When we walk the kids to school, our kindergarteners clutch our hands the whole 40 minute walk. Their little metal lunch pails weigh heavy in the other hand, their little plastic slippers step in the muddiest parts of the road barely missing the cow patties or donkey waster, but they won’t let go. 

For that walk, my hands are not my own. They are theirs. 

For that walk, I will step extra careful because the rain makes the mud slick and I don’t want to fall and take the kids down with me. 

For that walk I will stretch my arms like Mr. Fantastic and step in the puddle so they don’t have to let go. 

For that walk I will stop for a stone in a shoe. And I will respond to the calls to go faster. 

For that walk I will forgo a drink of water knowing I can make it to the destination. 

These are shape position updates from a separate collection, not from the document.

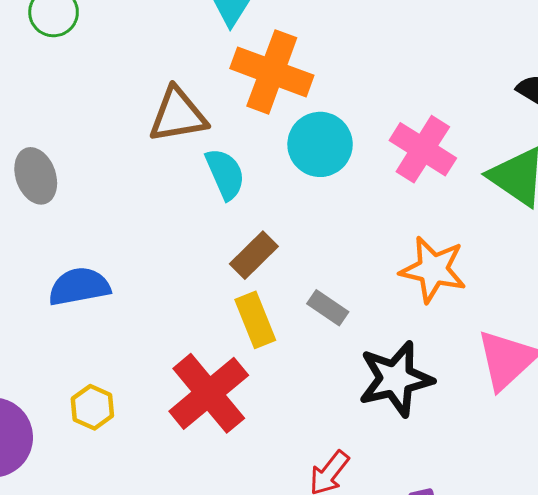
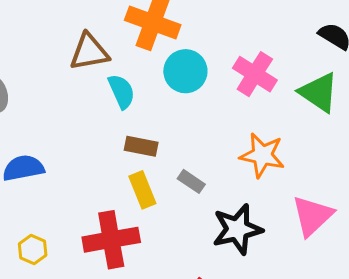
brown rectangle: (254, 255) -> (141, 146), turned 56
red cross: (209, 393) -> (111, 240), turned 30

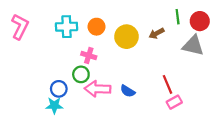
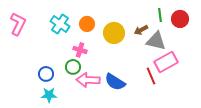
cyan cross: (67, 27) -> (60, 24), turned 36
gray triangle: (193, 46) -> (156, 41), moved
blue circle: (59, 89) -> (46, 74), moved
blue semicircle: (128, 91) -> (115, 82), size x1.5
pink rectangle: (174, 102) -> (166, 62), moved, size x1.6

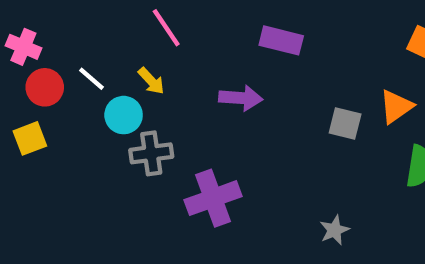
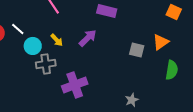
yellow arrow: (151, 81) -> (57, 40), moved
purple arrow: (241, 98) -> (88, 38), turned -48

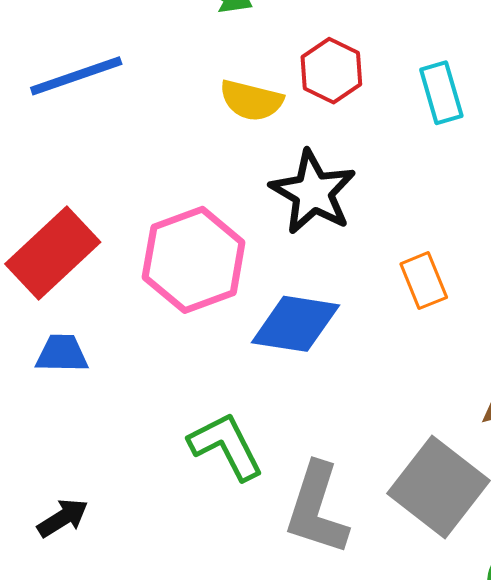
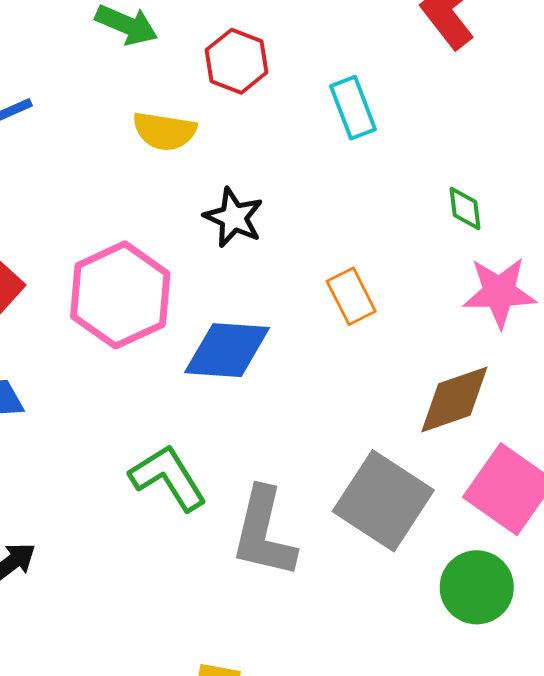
red hexagon: (331, 71) -> (236, 61), moved
black star: (313, 192) -> (234, 217), size x0.7

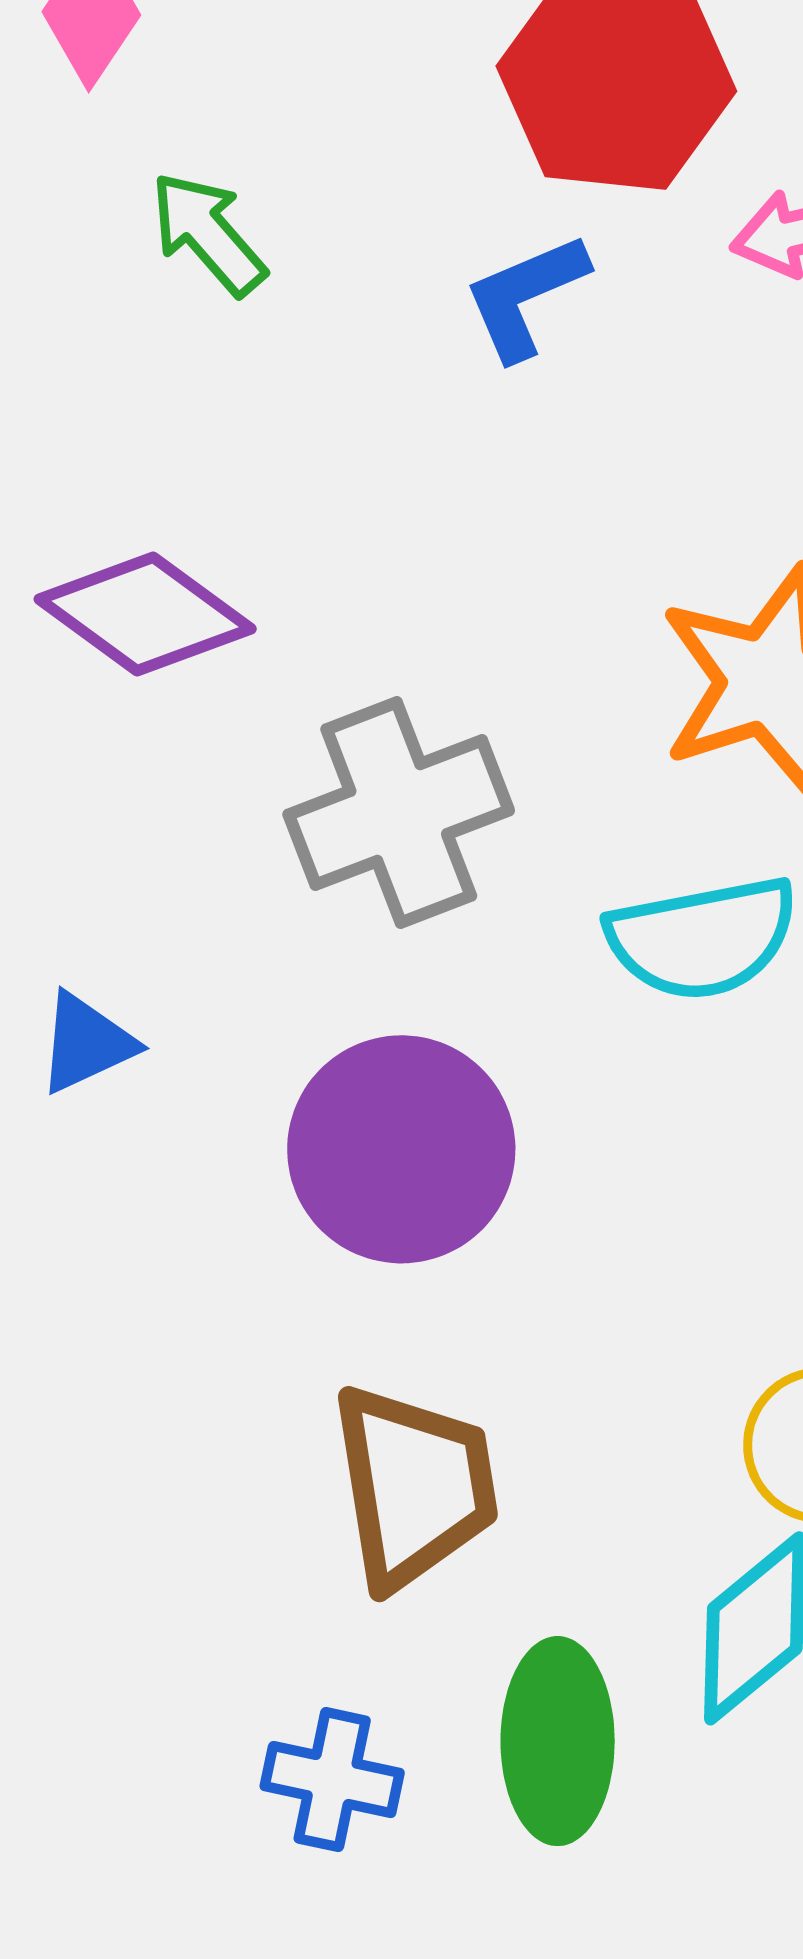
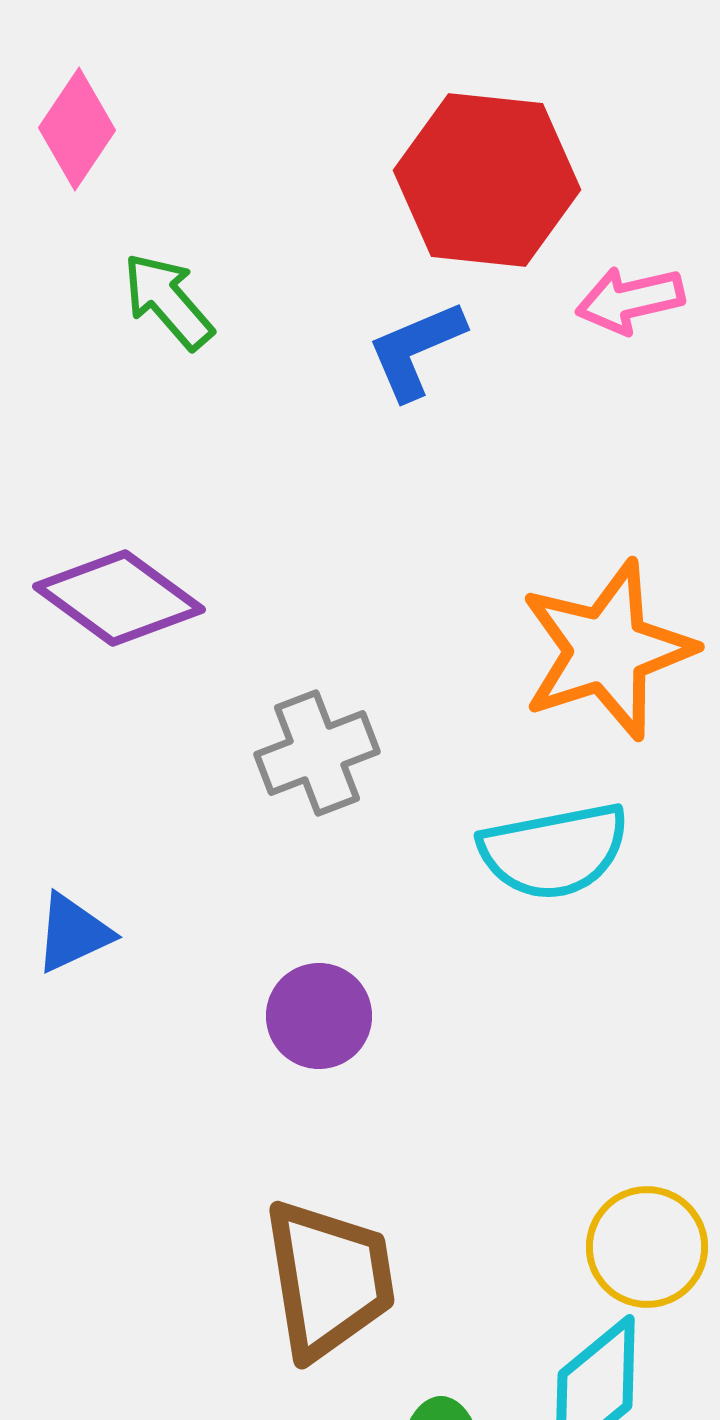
gray cross: (399, 812) -> (317, 753), size x0.7
purple circle: (401, 1149) -> (319, 1016), size x0.6

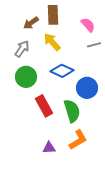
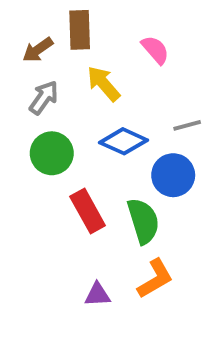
brown rectangle: (53, 15) -> (80, 30), moved
brown arrow: (31, 23) -> (38, 50), moved
pink semicircle: (88, 25) -> (155, 50), moved
gray line: (94, 45) -> (187, 125), moved

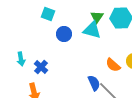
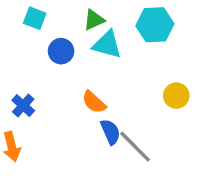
green triangle: (97, 17) -> (94, 20), moved, turned 32
orange semicircle: (113, 65) -> (94, 102), moved

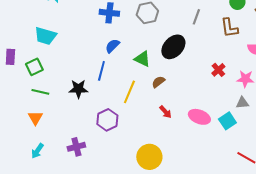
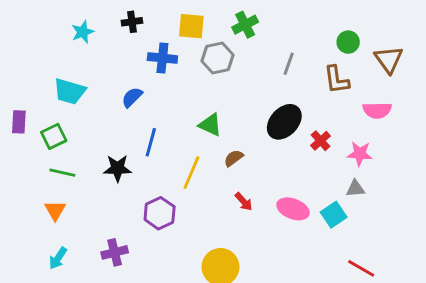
blue semicircle: (112, 46) -> (132, 97), moved
black ellipse: (173, 47) -> (284, 122), moved

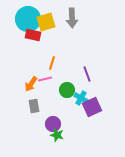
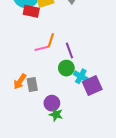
purple line: (87, 74) -> (69, 50), moved
pink line: (45, 79) -> (42, 48), moved
orange arrow: (31, 84) -> (20, 81), moved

Because my hands are theirs. 

 

When that walk ends, I enter a gate where there are over 40 kindergarteners. All of them simply want to hold my hand. And they will do anything to do it. They will yank someone else’s hand out. They will bite. They will kick. They will hit with the hand that is not in mine. 

It’s not about the violence, that’s simply life to them. It’s about how much they value simply holding my hand. 

I’m still left mystified most days with how much they crave the simple touch. How my hand at its lowest point is sometimes their eye level. How they will hold your hand for hours and just move when you move. 

My knees almost buckle when a hand-holding session ends with little lips kissing the back of my hand. 

 

The walk back from the school, it’s just us. Just the teachers as the two local teachers continue teaching the kids after lunch. 

Once again little kids come out of the wood-work of the village and little hands slip into mine. These are the shortest hand-holding sessions. But they are beautiful nonetheless. 

The kids seem to know how far they can go before heading back. 

It astounds me how much they will go out of their way, just for a few more seconds of holding my hand. 

 

Reflecting on it, I’ve decided that’s how I wish to live my life. I want to simply hold Jesus’s hand. 

I’ll cling to it as I hold my lunch pail.

I’ll step in mud and cow patties if it means I can keep my grip of His hand. 

I’ll fight (not others but the enemy) when he tries to yank my hand out of His. 

I’ll kiss His hand not because I’m letting go, but just because I can. 

I’ll go out of my own way for just a few more seconds with Him. 

I will fearlessly let Him lead me on more adventures, because I trust He knows where to go. 

 

And like I did, I know He will do everything He can to make my way easier. 

That He will feel loved in the moments we are doing nothing but watching the others play on the play ground. Neither of us will ever feel like we are missing out because we know that holding hands is everything we want. 

He will smile down and swing my hand as we continue down this muddy, rocky, poop-laden, seemingly long but altogether too short road we call life on earth.